Following a delegate beach party-themed mixer, it was off to Dominion Tavern to see the fuzzy-rock of the appropriately named duo Expanda Fuzz before decamping to Barrymore’s Music Hall, an old theater-turned-performance hall with old school charm. The heavily anticipated bill featuring Montreal’s I.D.A.L.G., Sackville, New Brunswick’s Partner, and local punk heroes New Swears served as the perfect antidote to any stuffiness the venue (and it’s somewhat uptight staff) may have imbued.

I.D.A.L.G., a sextet, were scuzzy psych-rock excellence. Partner, the duo of Josée Caron and Lucy Niles, were a fun blend of power-pop and arena rock showmanship (Caron, in particular, was repeatedly atop a monitor, sporting Harry Potter glasses and wielding a double neck guitar.) Already tapped in Canada for bigger things, their anthems about Ellen Page and getting high, mixed with their between-song banter with an adoring crowd, made for one of the most enjoyable sets of the festival.

Having seen New Swears last year in an art space at the Megaphono closing party, I was wondering if — in a much bigger space — the band would be able to maintain the level of insanity and intensity I had witnessed almost a year ago.

That wonder was whisked away in an opening salvo of silly string, shiny confetti, ferocious mosh pit and crowdsurfing; proper punk spectacle. All four members, clad in sunglasses, mugged and played to the crowd below them, not those further back and higher up the venue.

Later in the set, a Megaphono banner that had been standing innocently at the back of the stage all night was unceremoniously sacrificed to the crowd, which duly mangled it. The banner was followed instantly by another in a procession of stage divers, much to the dismay of the security guards, who ultimately gave up trying to shepherd people from the stage.

DAY 3 – February 3, 2017

Petra Glynt at Megaphono Festival 2017
Petra Glynt (photo by Dominick Mastrangelo)

The final day of Megaphono started over at Record Centre where I caught two excellent sets by melodic garage rockers Mushy Gushy, and Coastal Pigs.

The Bonsound showcase at House of Common followed, featuring soft-singing acts Beyries and Safia Nalin, which bookended the dancy electro-pop of Montreal’s Geoffroy.

Next, I dashed over to the Gallery Recording Studio to catch Claude Munson. Discovering Cedric Noel the day before was how I felt about discovering Munson at last year’s Megaphono. His otherwise winning set marred by an intermittent front-door alarm/bell that nobody could seem to disable.

A leisurely walk across the bridge — as ice-skaters commuted in the dark below via the frozen Rideau Canal — to the final stops of the night: Black Squirrel Books, its downstair space, PDA, and next door neighbor, House of TARG.

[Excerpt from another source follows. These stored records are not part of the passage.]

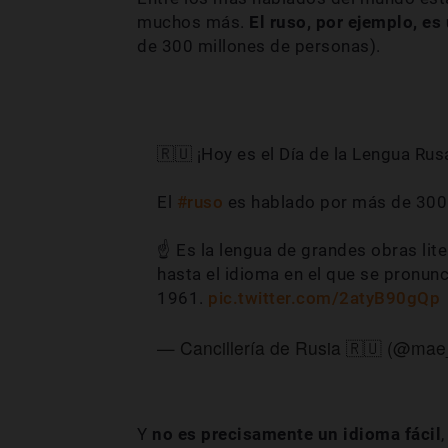
muchos más.
El ruso, por ejemplo, e
de 300 millones de personas).
🇷🇺 ¡Hoy es el Día de la Lengua Rus
El
#ruso
es hablado por más de 300
☝️ Es la lengua de grandes obras lite
hasta el idioma en el que se pronunc
1961.
pic.twitter.com/2atyB90gQp
— Cancillería de Rusia 🇷🇺 (@mae
Y
no es precisamente un idioma fácil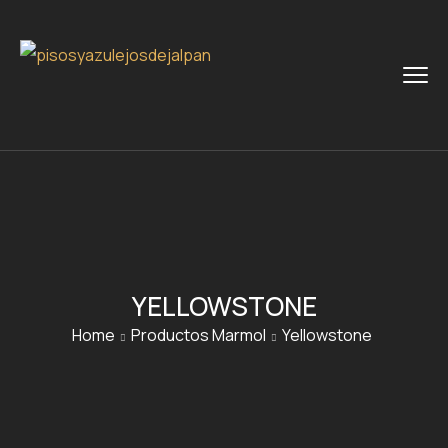
YELLOWSTONE
Home
Productos Marmol
Yellowstone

At Black Squirrel Books I caught the earnest indie-pop of Lonely Parade, and the quirky-fun, raucous punk of Bonnie Doon. Downstairs at PDA was Trails, Allie O’Manique’s beguiling vocals backed by slight, dreamy electric guitars.

To cap the evening, and the festival, it was over to House of TARG to catch Petra Glynt, the solo project of operatically-trained vocalist Alexandra Mackenzie. It was an energetic set as Mackenzie drummed and danced below a glittery disco ball and pinballs machines that line the inside of the venue, her deep enchanting voice soaring easily over backing beats and programmed blips.